News Apple's M4 Max is the single-core performance king in Geekbench 6 — M4 Max beats the Core Ultra 9 285K and Ryzen 9 9950X

Honestly I could not give an f about having the fastest machine, what I do care about is getting out my laptop knowing the battery won’t be flat, I consistently gravitate to my m2 MacBook Air for this reason, every dell, HP and Microsoft laptop I have ever owned the power management is just hopeless.
 
I like that Geek Bench is cross platform and all, but I hate what a black box it is. Who the heck knows exactly what it tests, or how well-optimized it is for different ISAs? Or how it's even compiled?

I wish more people would use SPECbench. At least that's based on well-known, open source software packages. ChipsAndCheese recently started running it (perhaps partly because Anandtech is now defunct), but they have yet to benhcmark any Apple hardware.

The article said:
The M4 Max handily keeps up even in multi-core at a fraction of the power
Geek Bench multi-core is trash. I don't know what it does, but you can clearly see that it scales very poorly with core count. Much worse than most multi-threaded software people usually benchmark.
 
I like that Geek Bench is cross platform and all, but I hate what a black box it is. Who the heck knows exactly what it tests, or how well-optimized it is for different ISAs? Or how it's even compiled?

I wish more people would use SPECbench. At least that's based on well-known, open source software packages. ChipsAndCheese recently started running it (perhaps partly because Anandtech is now defunct), but they have yet to benhcmark any Apple hardware.
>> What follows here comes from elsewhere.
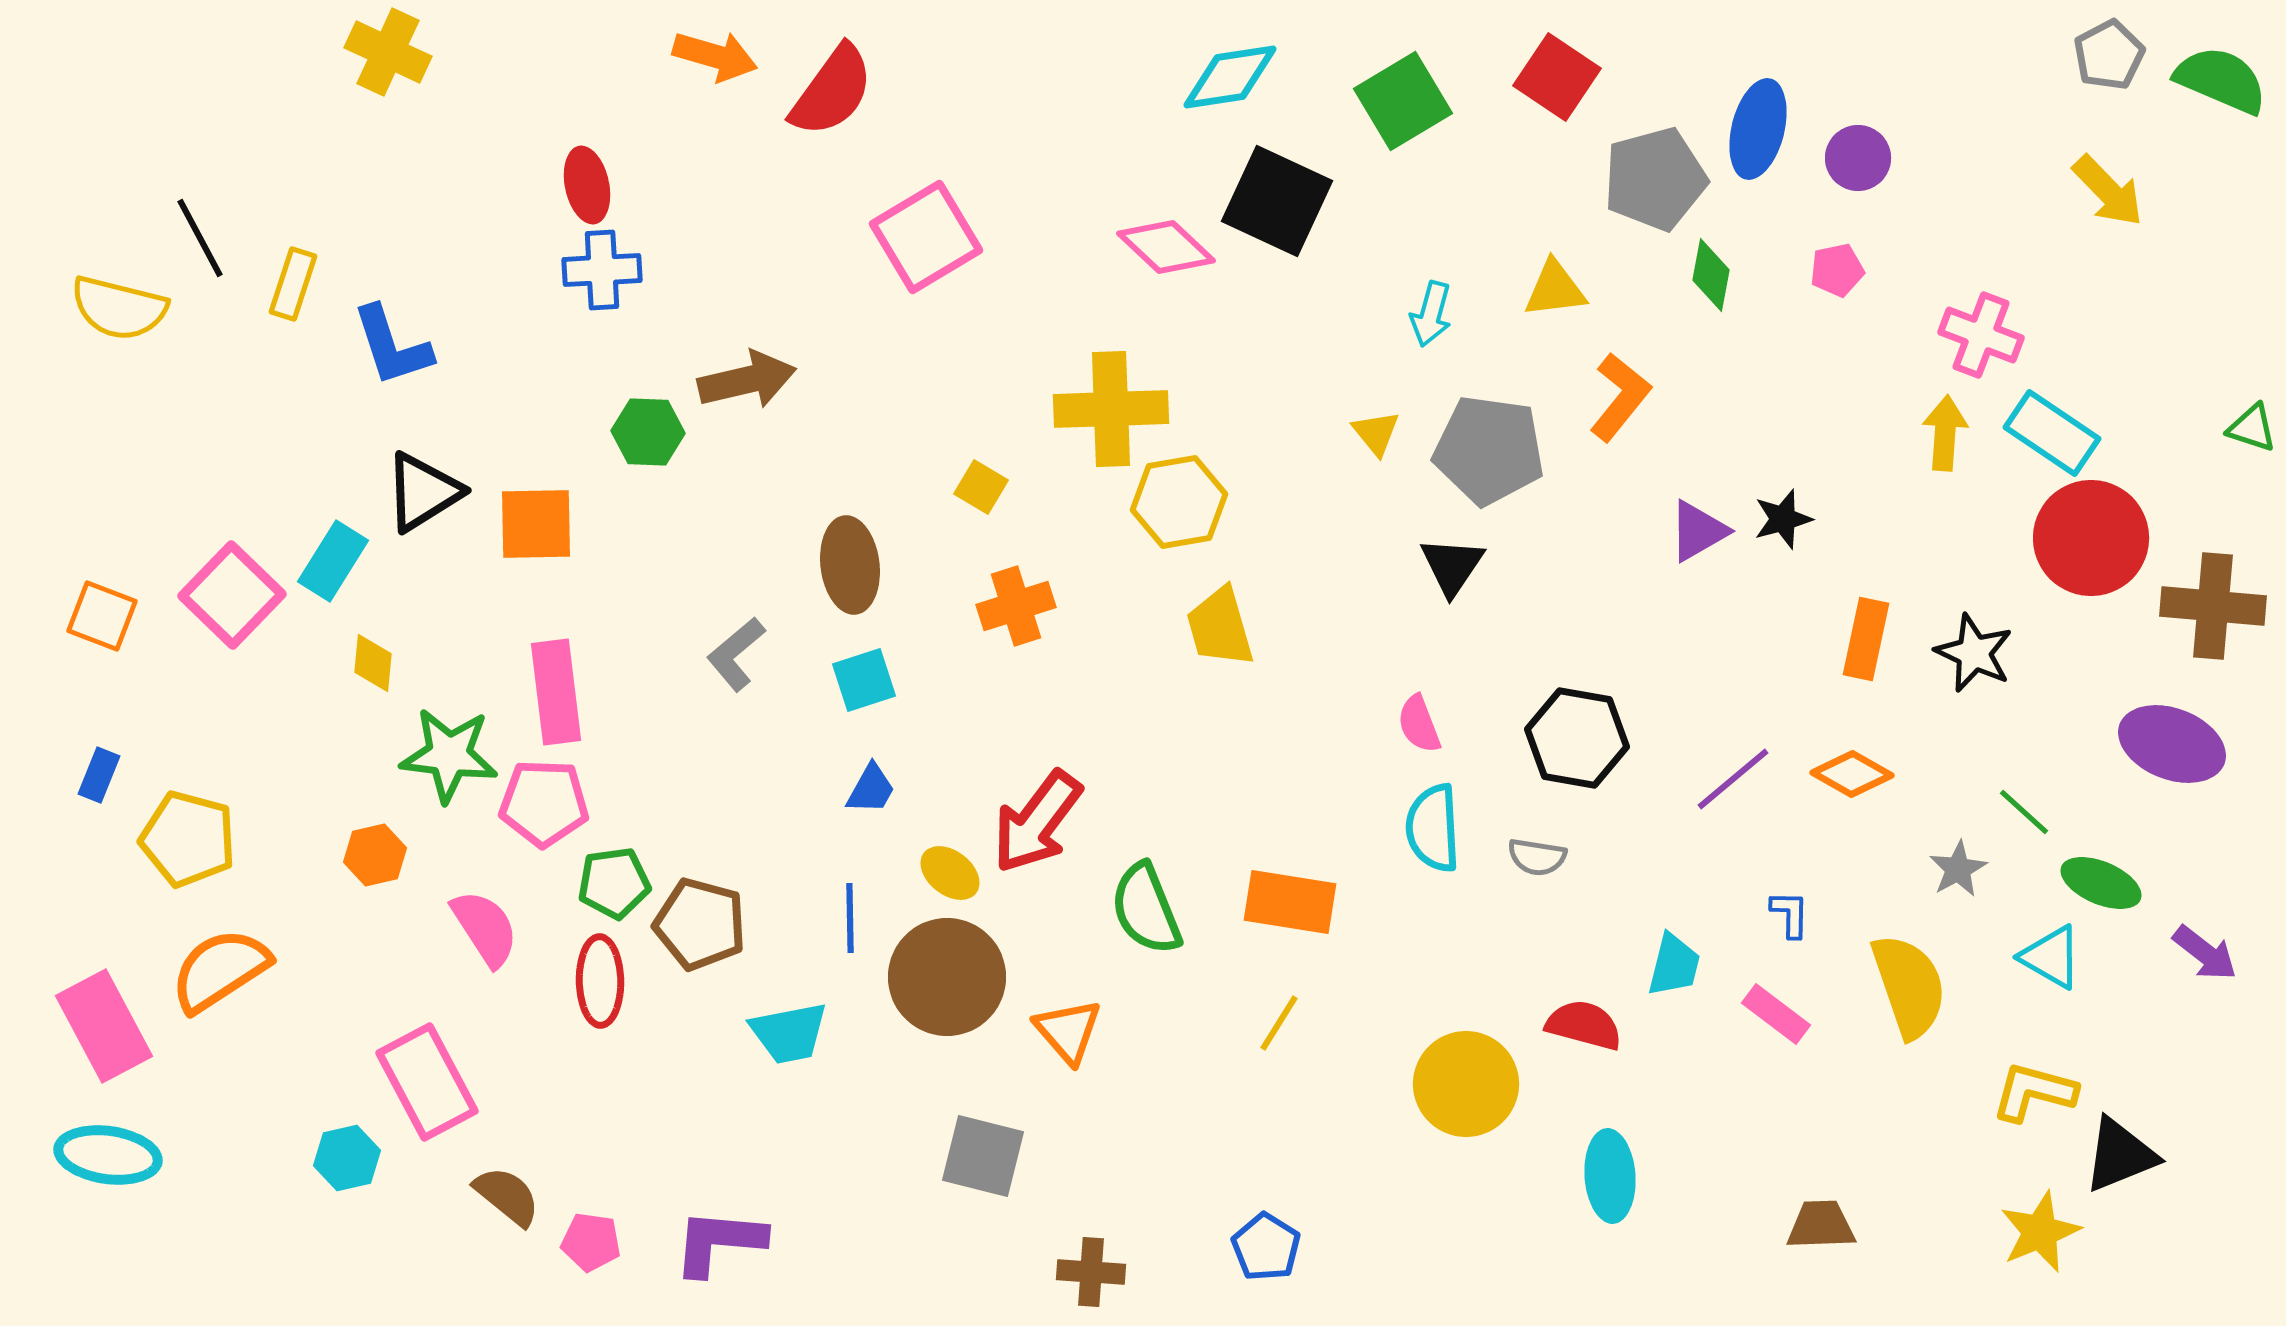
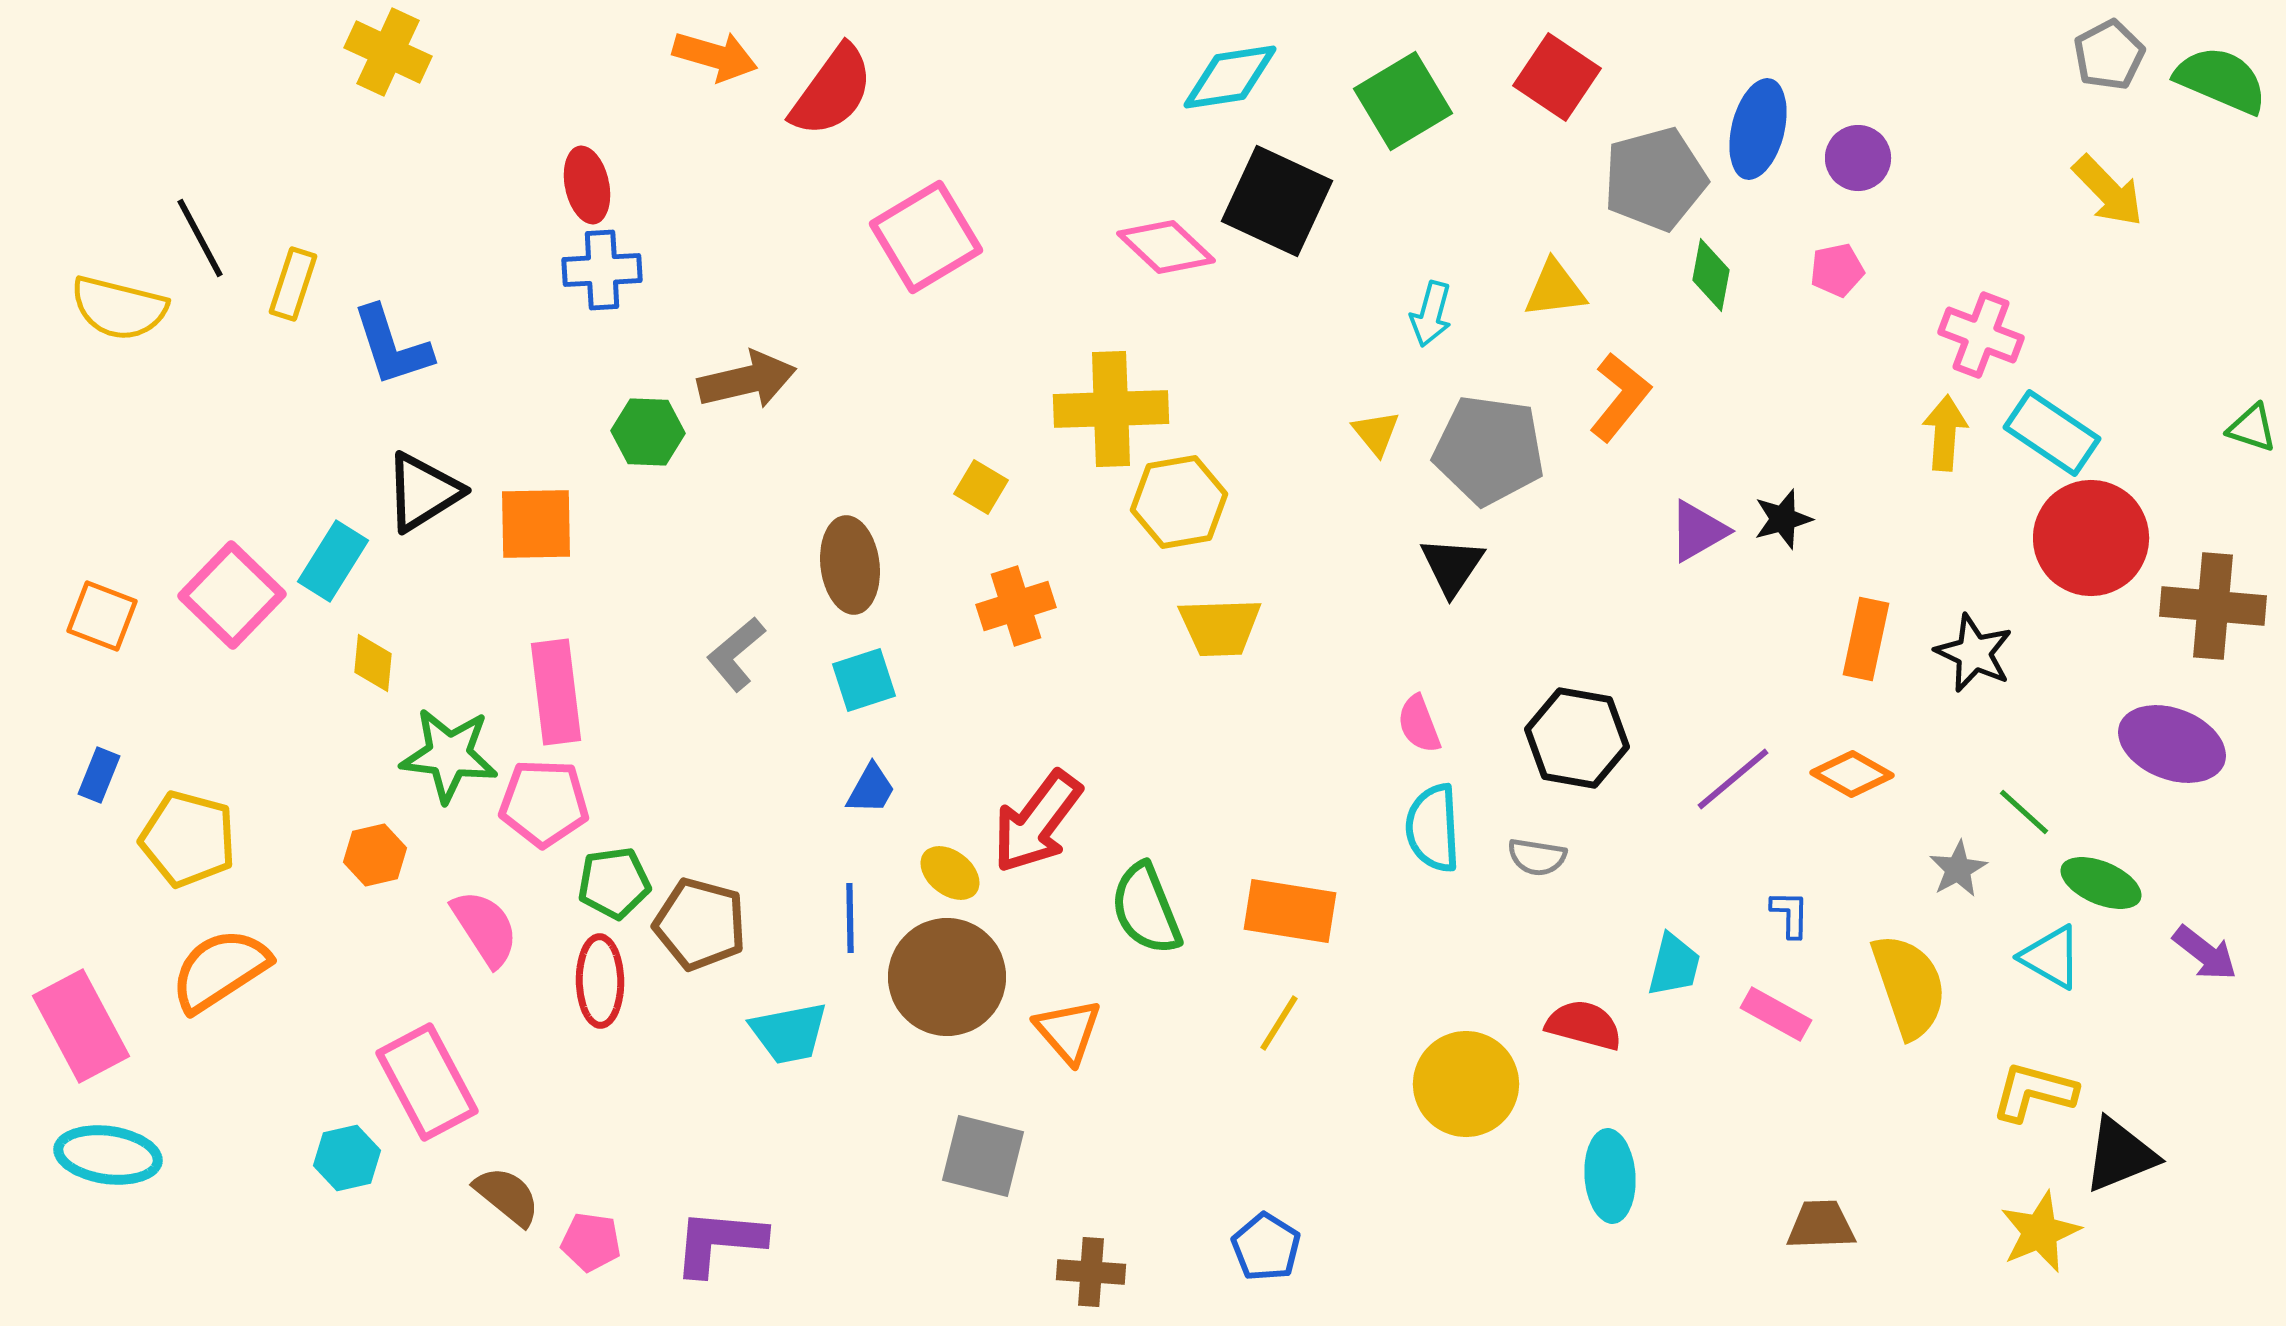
yellow trapezoid at (1220, 627): rotated 76 degrees counterclockwise
orange rectangle at (1290, 902): moved 9 px down
pink rectangle at (1776, 1014): rotated 8 degrees counterclockwise
pink rectangle at (104, 1026): moved 23 px left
Geek Bench multi-core is trash. I don't know what it does, but you can clearly see that it scales very poorly with core count. Much worse than most multi-threaded software people usually benchmark.
Primate Labs publishes all these details:
https://www.geekbench.com/doc/geekbench6-benchmark-internals.pdf
This doc ^ describes all the test cases, which ISA extensions are used, how the scores are weighted, why multi-core scales the way it does etc.

Geekbench is way overhated online. It’s a fairly reliable way to measure the relative performance of chips. It just offends fanboys who want to see bigger numbers for their brand(s) of choice.

Apple Silicon scores highly in Geekbench simply because it’s fast. There’s no sleight of hand - e.g. Apple’s designs are particularly strong for compiling so they score highly in the clang test 🙂
 
  • Like
Reactions: bit_user
Primate Labs publishes all these details:
Thanks, I'll have a look.

It’s a fairly reliable way to measure the relative performance of chips.
Maybe, once I have a better understanding of what it's actually measuring.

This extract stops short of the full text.